Yes, the packaging is somewhat compromised and the rear seats which in theory give it an edge over the Corvette are really useful only for coats, dogs and inebriated adults needing a lift home in the rain, but the XKR offers a decent boot and even on the 20-inch rims the ride is GTI-firm rather than the rock solid of a BMW M car. On the subject of which, this particular example features the CATS adaptive dampers of which Jaguar was so proud back in the day, which do their stuff automatically.
On paper, the XKR is beaten in the handling stakes by the Corvette’s transaxle layout which places the gearbox at the rear, yet in practice the Jaguar feels nicely balanced during spirited driving. Yes, it’s naturally nose-heavy and will tend to initial understeer, but in truth it’s more of a fast cross-country tourer than an MX-5 style country lane weapon and it seldom feels out of its depth within the sensible limits of public road driving.
But then as a JW reader, you most likely knew all that already. How does it compare to a plastic-bodied sports car from Kentucky?
Two-tone leather was a factory option. Big brakes and 20-inchwheels are R Performance items.
TECHNICAL DATA FILE 2004 Jaguar XKR 4.2 X100
- Engine 4196cc
- Max Power 390bhp at 6100rpm
- Max Torque 399lb.ft at 3500rpm
- 0-60mph 5.2secs
- Top speed 155mph (limited)
- Economy 25mpg
- Transmission 5-spd auto
Chevrolet Corvette C5
Like the XK8, the Corvette C5 was a supposedly all-new product beset with budget constraints which forced the recycling of at least some hand-me-down componentry. In this case, the steel tube-framed chassis and the composite panels fixed to it were all new, but GM’s precarious financial position in the mid ’90s meant an all-new powerplant was out of the question.

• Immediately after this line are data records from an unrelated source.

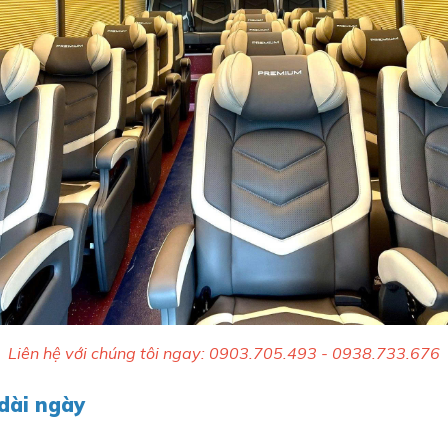
Liên hệ với chúng tôi ngay: 0903.705.493 - 0938.733.676
dài ngày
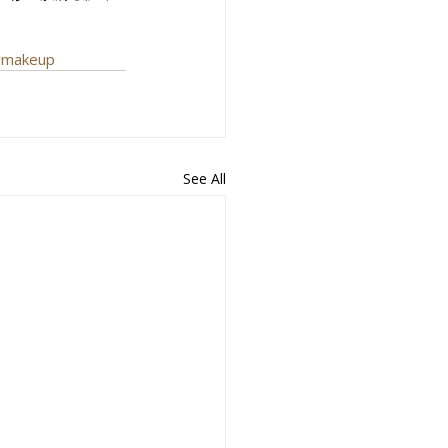
#makeup
See All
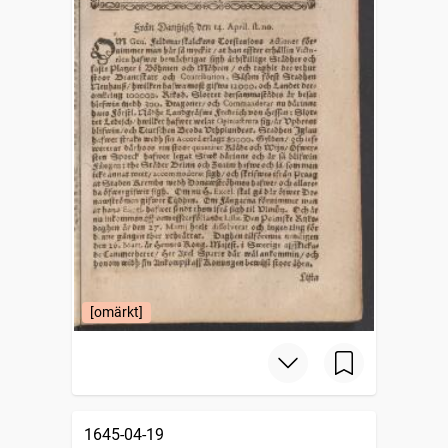
[omärkt]
1645-04-19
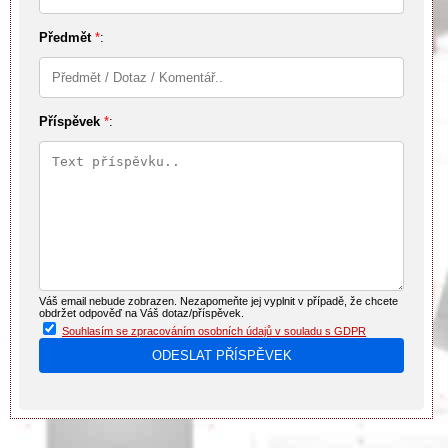
Předmět
*
:
Příspěvek
*
:
Váš email nebude zobrazen. Nezapomeňte jej vyplnit v případě, že chcete
obdržet odpověď na Váš dotaz/příspěvek.
Souhlasím se zpracováním osobních údajů v souladu s GDPR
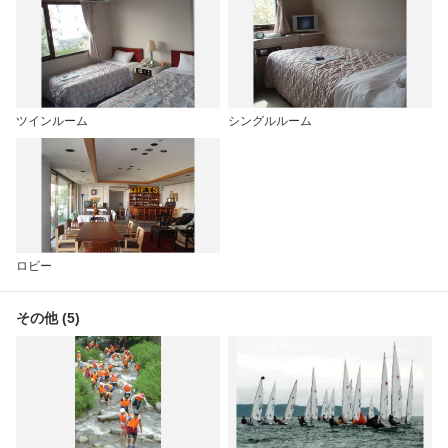
ツインルーム
シングルルーム
ロビー
その他 (5)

Instead, the fifth-generation Corvette made do with the small-block Chevy, but dig deeper and the engineering which went into updating it makes you wonder if a ground-up design wouldn’t have been cheaper. For starters, the block was recast in aluminium instead of iron, while the intakes were redesigned for equal-length straight ports and the inlet manifolding is all composite. The two-valve pushrod layout remained, but the 5.7-litre motor was redlined at 6000rpm which is identical to the smaller four-valve Jaguar engine. Elsewhere, the big news for the fifth generation was the adoption of a rear-mounted transaxle gearbox, providing a nicely balanced chassis in the finest European tradition.
Although tradition went out of the window in the suspension department, where the Corvette is quite unlike any European competitor. The Vette uses wishbones all round, but instead of coil springs, you find a transverse aluminium spring at both ends which isn’t entirely unlike a giant leaf spring. This was apparently done in the interests of weight saving and the C5 weighs in at 1471kg which makes it some 300kg lighter than the Jaguar, with a power-to-weight ratio better than the contemporary Porsche 911 Carrera 996.

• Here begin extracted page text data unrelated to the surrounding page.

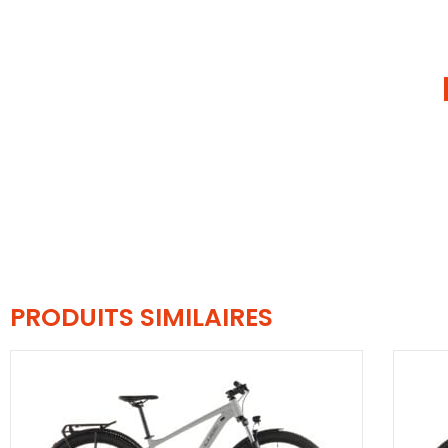
PRODUITS SIMILAIRES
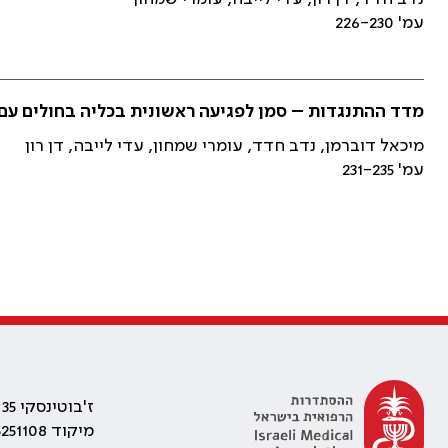
עמ' 226-230
מדד ההתנגדות – סמן לפגיעה ראשונית בכליה בחולים עם
מיכאל דוברמן, נדב חדד, עומרי שמחון, עדי לייבה, דן רון
עמ' 231-235
ז'בוטינסקי 35 רמת גן, בניין התאומים 2
מיקוד 5251108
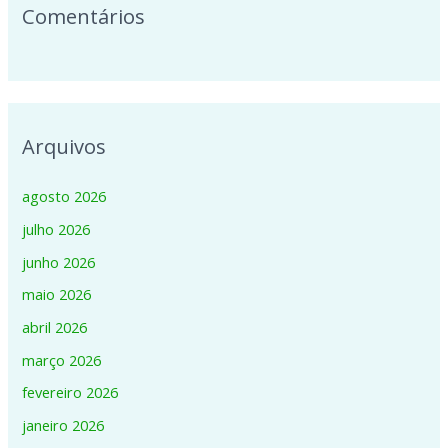
Comentários
Arquivos
agosto 2026
julho 2026
junho 2026
maio 2026
abril 2026
março 2026
fevereiro 2026
janeiro 2026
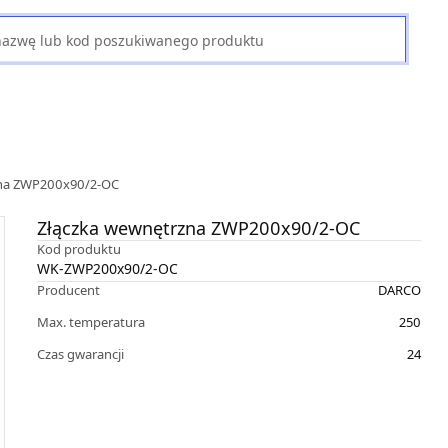
zna ZWP200x90/2-OC
Złączka wewnętrzna ZWP200x90/2-OC
Kod produktu
WK-ZWP200x90/2-OC
Producent
DARCO
Max. temperatura
250
Czas gwarancji
24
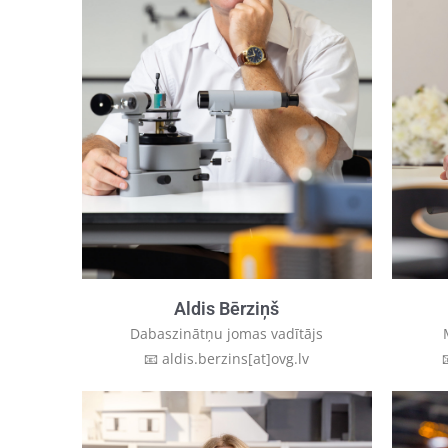
Aldis Bērziņš
Dabaszinātņu jomas vadītājs
📧 aldis.berzins[at]ovg.lv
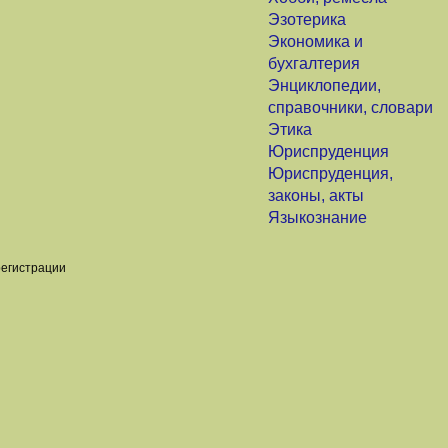
Эзотерика
Экономика и
бухгалтерия
Энциклопедии,
справочники, словари
Этика
Юриспруденция
Юриспруденция,
законы, акты
Языкознание
регистрации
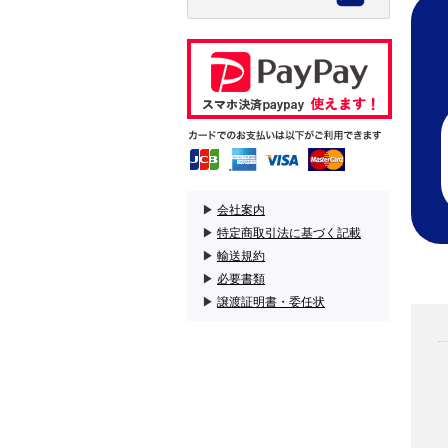
▶
会社案内
▶
特定商取引法に基づく記載
▶
輸送規約
▶
必要書類
▶
譲渡証明書・委任状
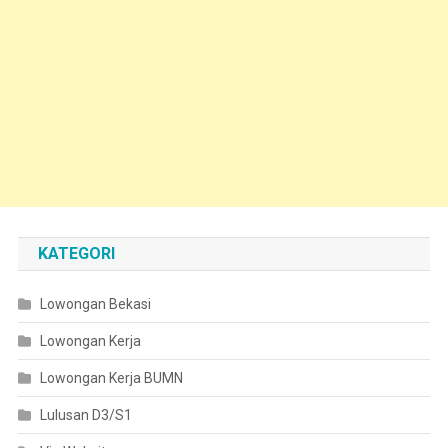
KATEGORI
Lowongan Bekasi
Lowongan Kerja
Lowongan Kerja BUMN
Lulusan D3/S1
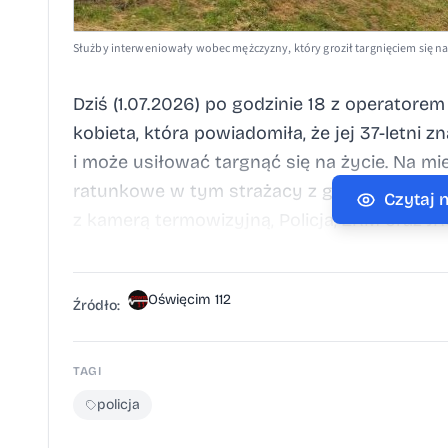
Służby interweniowały wobec mężczyzny, który groził targnięciem się na
Dziś (1.07.2026) po godzinie 18 z operator
kobieta, która powiadomiła, że jej 37-letni
i może usiłować targnąć się na życie. Na m
ratunkowe w tym strażacy z grupy wodno-
Czytaj 
z kamerą termowizyjną, Policja, ZRM oraz JR
odnaleźli mężczyznę na ulicy Solnej w Oświ
znajdowało się ponad 2 promile alkoholu. M
Oświęcim 112
tuż przy brzegu. Mężczyzna trafił do szpita
Źródło:
Specjaliści od pomocy w rozwiązywaniu pro
na terenie każdego powiatu znajduje się wiel
TAGI
gotowi pomóc w rozwiązaniu trudnych sytua
policja
Powiatowe Centrum Pomocy Rodzinie, Ośrod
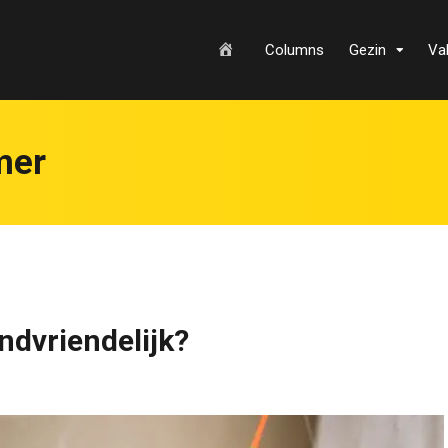
H
Columns
Gezin
Va
o
mer
m
ndvriendelijk?
e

On the inside, it all seems at first glance rather more racy than the Jaguar’s sober wood and leather, with a wraparound dash festooned with buttons, Corvette-lettered high-back seats and the body-coloured central pillar on this convertible model. Get closer though and the quality is distinctly patchy: some plastics feel reassuringly European-grade solid but others are flimsy beyond belief. The central storage lid for example is some way below early ’90s Renault in quality and genuinely feels as if you could easily snap it off. In general though, it’s not a bad effort and is certainly a pleasant place to be.

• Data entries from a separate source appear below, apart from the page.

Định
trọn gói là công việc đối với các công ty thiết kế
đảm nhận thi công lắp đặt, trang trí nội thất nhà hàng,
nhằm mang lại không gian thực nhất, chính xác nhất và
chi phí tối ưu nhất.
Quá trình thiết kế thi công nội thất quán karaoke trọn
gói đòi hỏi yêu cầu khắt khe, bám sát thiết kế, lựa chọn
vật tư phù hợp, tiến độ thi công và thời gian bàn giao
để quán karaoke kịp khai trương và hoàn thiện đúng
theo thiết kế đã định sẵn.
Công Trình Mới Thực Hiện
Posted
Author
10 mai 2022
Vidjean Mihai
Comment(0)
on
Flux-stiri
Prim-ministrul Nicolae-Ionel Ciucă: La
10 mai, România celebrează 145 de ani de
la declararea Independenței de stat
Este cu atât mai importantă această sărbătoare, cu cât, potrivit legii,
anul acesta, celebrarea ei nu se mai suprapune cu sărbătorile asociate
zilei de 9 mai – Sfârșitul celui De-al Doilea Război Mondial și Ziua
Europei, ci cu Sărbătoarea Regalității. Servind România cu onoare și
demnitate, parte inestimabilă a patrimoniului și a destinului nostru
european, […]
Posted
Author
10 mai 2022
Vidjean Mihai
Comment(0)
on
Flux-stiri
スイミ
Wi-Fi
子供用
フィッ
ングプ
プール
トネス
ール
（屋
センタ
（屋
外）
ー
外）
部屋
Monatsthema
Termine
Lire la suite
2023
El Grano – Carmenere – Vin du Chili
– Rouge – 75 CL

Oh and there’s a superb touch in the shape of a head-up display which genuinely does work well enough to be useful and is some way better than an early system I remember being shown at the launch of the BMW 5-Series of similar vintage.
Cars like this aren’t about cabin ambience though and firing up the Corvette immediately tells you what it’s all about. Whereas you sometimes have to doublecheck to see whether the Jaguar is running, there’s none of that with the Corvette which shouts into life with a crackle and a spit from the quad exhausts. Simply put, it sounds glorious, something even the most ardent Jaguar fan would have to admit.
Unlike the XKR, the Corvette was offered in both manual and automatic form, the four-speed self-shifter being naturally the more common and it suits the nature of the car. It’s reassuringly eager from a standstill the step-off just as sharp as the Jaguar’s and the gearbox mapping clearly similar: on a gentle throttle it’s content to amble along on its torque, with even moderate acceleration seldom requiring a downshift. But when you do step on it, the thing really does take off. The blare from the exhausts, the slight shudder from the lightweight bodywork and the sheer pace of the thing are an appealing combination and in a straight line it’s as fast as the XKR, Autocar timing it at 5.7 seconds to 60mph.
But it all falls apart at the first bend, right? Actually, no. The Corvette’s reserves of grip are in fact very high and it does feel as well balanced as the spec sheet tells you it should be, yet on UK roads it’s hard to get the best from it. Even if you’re used to left-hand drive cars here, the Corvette is a big beast and it’s harder to place on the road than the more compact Jaguar, but given sufficient space, it’s incredibly capable. Perhaps surprisingly for a car from a country where ABS didn’t become mandatory until 2013, the Corvette features electronic stability control with an ‘active handling’ system which is essentially what we in Europe know as DSC, where individual wheels are braked to bring the car into line. You’ve also got adjustable dampers offering three settings – all of them pretty crashy by Jaguar standards.
Refinement simply isn’t in the same league as the XKR but that’s to be expected. Indeed, the gearshift was apparently engineered deliberately for a more ‘sporting’ positive feel which means it thumps the changes through compared to the Mercedes box in the Jaguar.
One thing the Corvette is though is great fun, to the point where stepping back into the XKR it felt rather staid – and anything which can do that to the 400bhp supercharged coupe deserves praise.
Orange indicatorsmark this out as a proper Euro-spec Corvette. Spec levels are high but cabin quality is patchy.
TECHNICAL DATA FILE 2002 Chevrolet Corvette C5
- Engine 5660cc
- Max Power 339bhp at 5400rpm
- Max Torque 356lb.ft at 4200rpm
- 0-60mph 5.7secs
- Top speed 171mph
- Economy 25mpg
- Transmission 4-spd auto
It’s perhaps an answer to a question only we would ask, but we came away from this comparison both reassured of the competence of the XKR but also pleasantly surprised by the Corvette. Every so often US makers have a stab at sending over their domestic products with varying degrees of success (Cadillac Seville, anyone..?) yet the Corvette perhaps deserved more success in Europe than the tiny sales it achieved. After much deliberation, we formed a not unsurprising verdict. The brash yellow Corvette is the more fun for certain but the one you’d want to live with is of course the Jaguar. The fact that it offers 99% of the performance of the Corvette while also managing to offer four seats, everyday practicality and soothing refinement underlines what an achievement it was in world automotive terms for a player the size of Jaguar, even with Ford financial muscle behind it.
Jaguar’s all new V8 was state of the art, whereas the Corvette made do with an update of the classic pushrod small block.